‘Surviving this week as a therapist, trumps being a scientist practitioner’, there were gasps of surprise and murmurs of agreement, as I said this at a recent IAPT Workshop I was giving. I mused out loud about who had the space to collect data on a client, write it up and present it for publication. No contrary voices were raised despite the scientist practitioner model being an article of faith on CBT training courses. Students should be invited to write an essay on ‘The Scientist Practitioner Delusion?’
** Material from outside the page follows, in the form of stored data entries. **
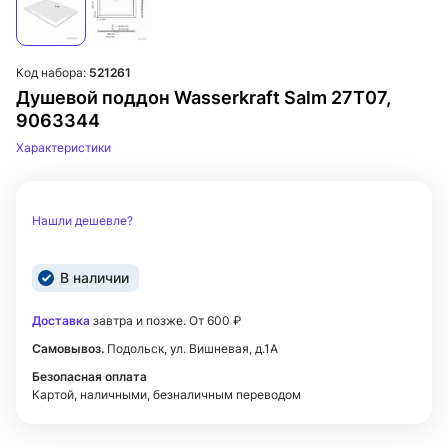
Код набора:
521261
Душевой поддон Wasserkraft Salm 27T07,
9063344
Характеристики
Нашли дешевле?
В наличии
Доставка
завтра и позже. От 600 ₽
Самовывоз.
Подольск, ул. Вишневая, д.1А
Безопасная оплата
Картой, наличными, безналичным переводом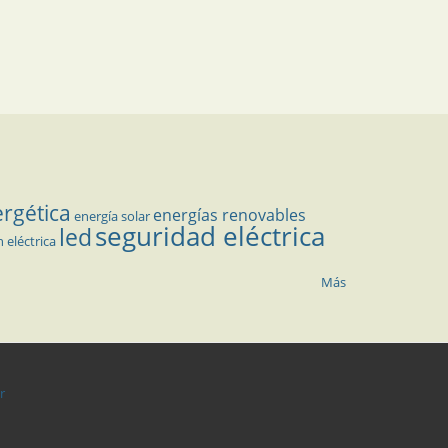
ergética
energías renovables
energía solar
seguridad eléctrica
led
n eléctrica
Más
r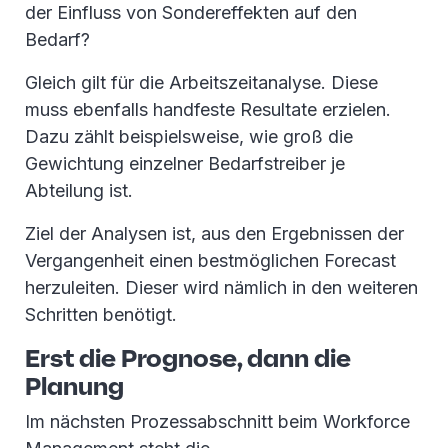
der Einfluss von Sondereffekten auf den
Bedarf?
Gleich gilt für die Arbeitszeitanalyse. Diese
muss ebenfalls handfeste Resultate erzielen.
Dazu zählt beispielsweise, wie groß die
Gewichtung einzelner Bedarfstreiber je
Abteilung ist.
Ziel der Analysen ist, aus den Ergebnissen der
Vergangenheit einen bestmöglichen Forecast
herzuleiten. Dieser wird nämlich in den weiteren
Schritten benötigt.
Erst die Prognose, dann die
Planung
Im nächsten Prozessabschnitt beim Workforce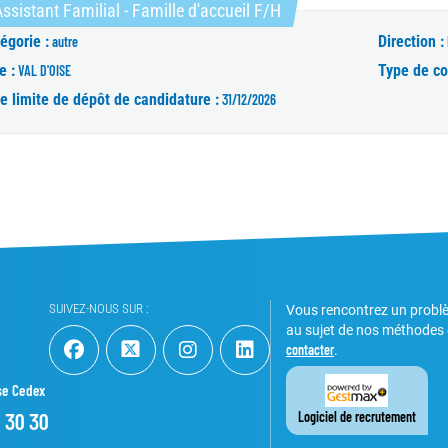
(Nouvelle fenêtre)
ssistant Familial - Famille d'accueil F/H
égorie :
Direction :
autre
e :
Type de co
VAL D'OISE
e limite de dépôt de candidature :
31/12/2026
SUIVEZ-NOUS SUR :
Vous rencontrez un probl
au sujet de nos méthodes
contacter
.
se Cedex
5 30 30
Logiciel de recrutement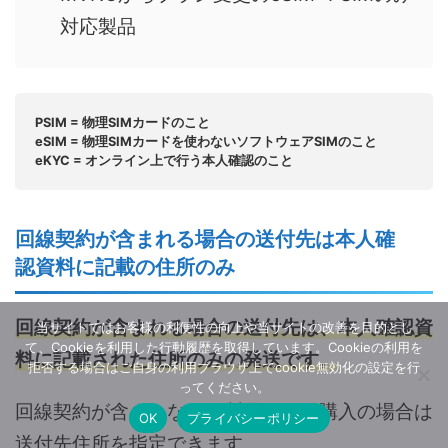
対応製品
PSIM = 物理SIMカードのこと
eSIM = 物理SIMカードを使わないソフトウェアSIMのこと
eKYC = オンライン上で行う本人確認のこと
回線契約が含まれる場合の送付先は本人確
認資料に記載の住所のみ
回線契約が含まれる場合の送付先は、本人確認資
当サイトではお客様の利便性の向上や当サイトの改善を目的とし
て、Cookieを利用した行動履歴を取得しています。Cookieの利用を
料に記載された住所のみの発送です。
拒否する場合はご自身の利用ブラウザ上でcookie無効化の設定を行
ってください。
回線契約が含まれない、製品のみご購入の場合は
OK
プライバシーポリシー
送付先住所を指定できます。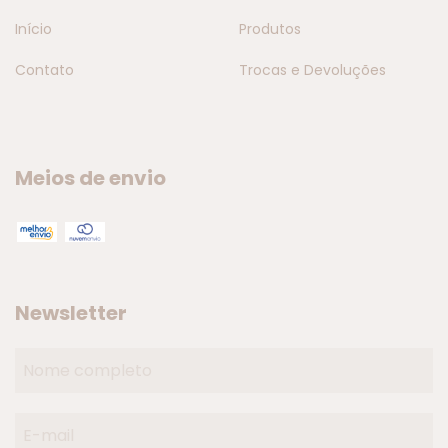
Início
Produtos
Contato
Trocas e Devoluções
Meios de envio
Newsletter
The engineering narrative is a better descriptor for the overwhelming majority of CBT practitoners, rather than being invited to ape academic clinicians, for whom the scientist practitioner model is probably the best descriptor. But the concerns of the true ‘scientist practitioners’ are very different to the engineers, yet they dominate service provision, conferences etc. I remember Paul Salkovskis, Current President of BABCP, once saying to me that the membership speaks with a small voice, but this isn’t surprising, if most are powerless, stressed engineers. I debated with Paul at an Annual Conference a few years ago but he didn’t see a problem with scientist practitioner as a universal descriptor and was dismissive of the idea of engineers.
But whilst it was scientists who developed the first computers, vis a vis Alan Turing at Bletchley Park in the war years (The Imitation Game is a brilliant watch!), it was engineers who developed the personal computer that we all know. Dissemination needs a creative dialogue between scientists (scientist practitioners) and engineers.